> WORK INSTRUCTION
Go through the listing below and output exactly the line with "3900 x 3100 x 2200 milímetros", the line with "puente, casa de", and each line between; omit the rest.

> DATASET EXTRACT
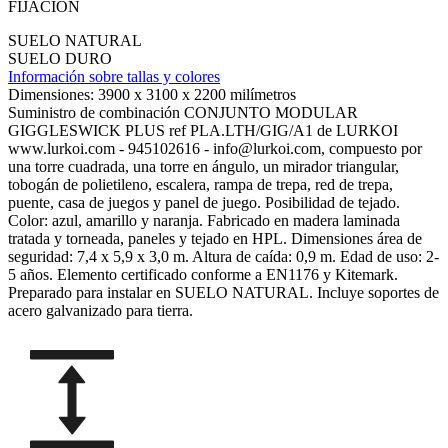
FIJACION
SUELO NATURAL
SUELO DURO
Información sobre tallas y colores
Dimensiones:
3900 x 3100 x 2200 milímetros
Suministro de combinación CONJUNTO MODULAR
GIGGLESWICK PLUS ref PLA.LTH/GIG/A1 de LURKOI
www.lurkoi.com - 945102616 - info@lurkoi.com, compuesto por
una torre cuadrada, una torre en ángulo, un mirador triangular,
tobogán de polietileno, escalera, rampa de trepa, red de trepa,
puente, casa de juegos y panel de juego. Posibilidad de tejado.
Color: azul, amarillo y naranja. Fabricado en madera laminada
tratada y torneada, paneles y tejado en HPL. Dimensiones área de
seguridad: 7,4 x 5,9 x 3,0 m. Altura de caída: 0,9 m. Edad de uso: 2-
5 años. Elemento certificado conforme a EN1176 y Kitemark.
Preparado para instalar en SUELO NATURAL. Incluye soportes de
acero galvanizado para tierra.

> EXERCISE SOLUTION
3900 x 3100 x 2200 milímetros
Suministro de combinación CONJUNTO MODULAR
GIGGLESWICK PLUS ref PLA.LTH/GIG/A1 de LURKOI
www.lurkoi.com - 945102616 - info@lurkoi.com, compuesto por
una torre cuadrada, una torre en ángulo, un mirador triangular,
tobogán de polietileno, escalera, rampa de trepa, red de trepa,
puente, casa de juegos y panel de juego. Posibilidad de tejado.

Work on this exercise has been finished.